Le Premier ministre Takaichi déclare que le Japon pourrait se joindre aux États-Unis dans les opérations de sauvetage de Taiwan

TOKYO – Le Premier ministre Sanae Takaichi a suggéré que le Japon pourrait se joindre aux États-Unis pour sauver ses ressortissants de Taiwan en cas d'urgence, suscitant la colère de la Chine et susceptible d'aggraver le conflit en cours entre les deux pays.

Ces commentaires, faits lors d'un débat télévisé lundi soir à la veille des élections générales japonaises du 8 février, surviennent alors que les relations entre Tokyo et Pékin sont tendues depuis que Takaichi a déclaré au Parlement en novembre qu'une attaque chinoise contre Taiwan pourrait constituer une « situation menaçant la survie » du Japon, impliquant potentiellement ses forces d'autodéfense.

Les dernières remarques du Premier ministre sont venues en réponse à Tomoko Tamura, chef du Parti communiste japonais, qui a déclaré que les commentaires de Takaichi en novembre suggéraient que « dans un conflit entre les États-Unis et la Chine, le Japon pourrait déployer les FDS et entrer en guerre avec la Chine sans être directement attaqué ».

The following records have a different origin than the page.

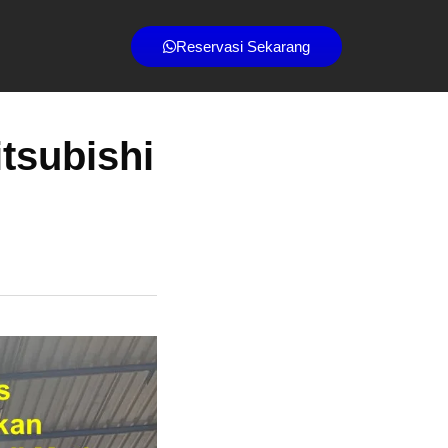
Reservasi Sekarang
tsubishi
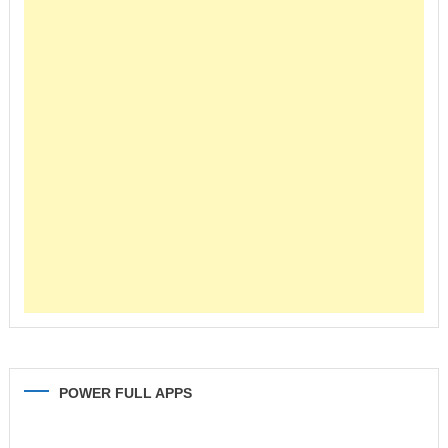
POWER FULL APPS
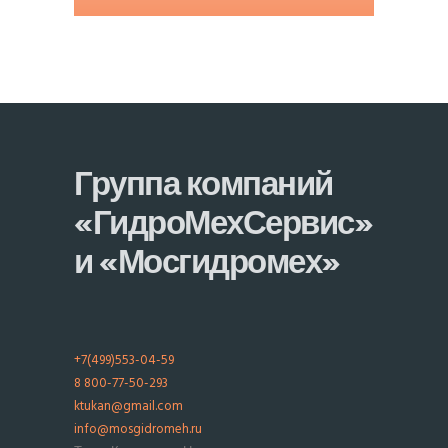
Группа компаний
«ГидроМехСервис»
и «Мосгидромех»
+7(499)553-04-59
8 800-77-50-293
ktukan@gmail.com
info@mosgidromeh.ru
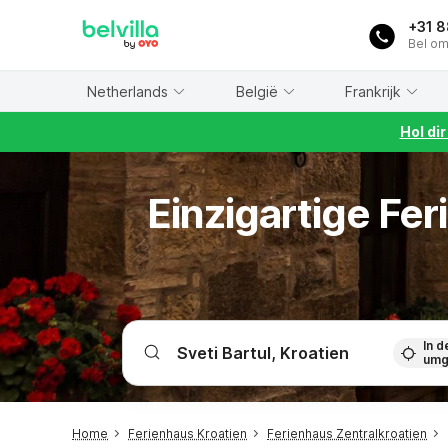
WIZARD MEMBER
+31 
Bel om
Netherlands
België
Frankrijk
Hol di
Einzigartige Fe
In d
umg
Home
Ferienhaus Kroatien
Ferienhaus Zentralkroatien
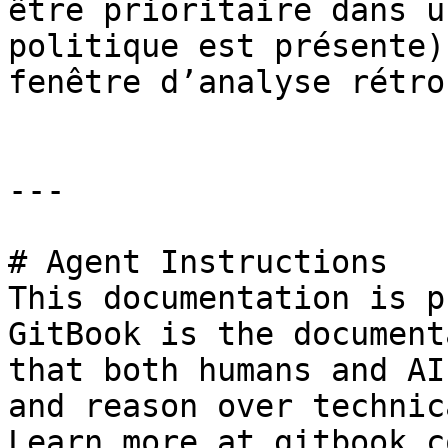
être prioritaire dans u
politique est présente)
fenêtre d’analyse rétro
---

# Agent Instructions

This documentation is p
GitBook is the document
that both humans and AI
and reason over technic
Learn more at gitbook.co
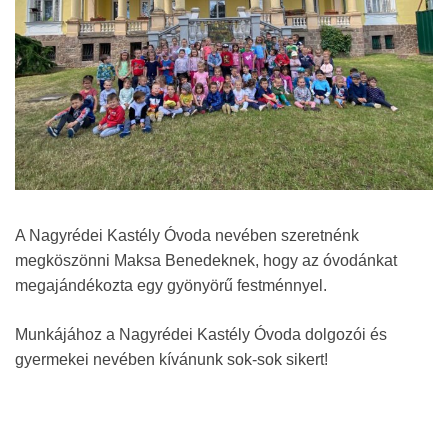
A Nagyrédei Kastély Óvoda nevében szeretnénk
megköszönni Maksa Benedeknek, hogy az óvodánkat
megajándékozta egy gyönyörű festménnyel.
Munkájához a Nagyrédei Kastély Óvoda dolgozói és
gyermekei nevében kívánunk sok-sok sikert!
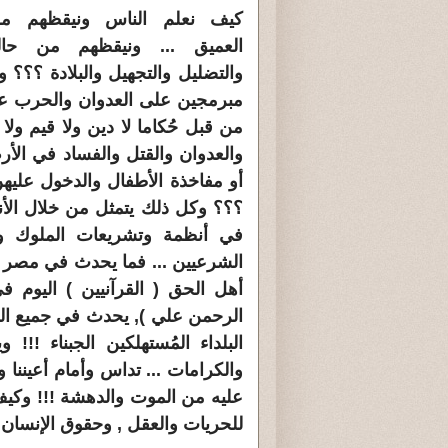
كيف نعلم الناس ونيقظهم من
العميق ... ونيقظهم من حالة
والتضليل والتجهيل والبلادة ؟؟؟ و
مبرمجين على العدوان والحرب على
من قبل حُكاما لا دين ولا قيم ول
والعدوان والقتل والفساد في الأر
أو مفاخذة الأطفال والدخول عليهن
؟؟؟ وكل ذلك يتمثل من خلال الأنظم
في أنظمة وتشريعات الملوك وال
الشرعيين ... فما يحدث في مصر ال
أهل الحق ( القرآنيين ) اليوم ف
الرحمن علي ), يحدث في جميع الد
البلداء المُستهلكين الجبناء !!
والكرامات ... تداس وأمام أعيننا 
عليه من الموت والدهشة !!! وكيف بي
للحريات والعقل , وحقوق الإنسان و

Takaichi, un faucon de la sécurité nationale, a réfuté cette interprétation, affirmant qu'elle voulait dire que « si quelque chose de grave devait se produire », le Japon « devrait aller secourir les ressortissants japonais et américains à Taiwan ». Elle a déclaré que Tokyo « réagirait strictement » dans le cadre des « lois existantes ».

« L'alliance nippo-américaine s'effondrerait si le Japon ne faisait rien et s'enfuyait alors que les forces américaines opérant conjointement étaient attaquées », a déclaré Takaichi.

La loi japonaise sur les forces d'autodéfense autorise l'envoi des FDS pour protéger et évacuer leurs citoyens à l'étranger, à condition que des conditions telles que l'autorisation du pays hôte soient remplies.

Cependant, comme le Japon reconnaît le gouvernement communiste de Pékin comme le « seul gouvernement légal » de la Chine, de telles opérations sont très susceptibles de provoquer la Chine.

Pékin considère l’île autonome de Taiwan comme une province renégat qui devrait être réunifiée avec la Chine, par la force si nécessaire.

Le porte-parole du ministère chinois des Affaires étrangères, Guo Jiakun, a déclaré mardi lors d'une conférence de presse régulière que « la partie japonaise n'est pas en mesure de s'immiscer dans les affaires de la région chinoise de Taiwan » et que « les fondements politiques des relations sino-japonaises » sont gravement menacés par ces propos.

Depuis que Takaichi a fait ses remarques sur une éventualité à Taiwan en novembre, Tokyo a été confronté à une série de mesures économiques de la part de Pékin, notamment des contrôles plus stricts sur les exportations de biens à double usage et des appels aux citoyens chinois de ne pas se rendre au Japon.

Takaichi, qui est devenue la première femme Premier ministre du Japon en octobre et dirige le Parti libéral-démocrate au pouvoir, a convoqué des élections anticipées à la Chambre des représentants alors que les taux d'approbation de son gouvernement sont élevés. La campagne a officiellement débuté mardi.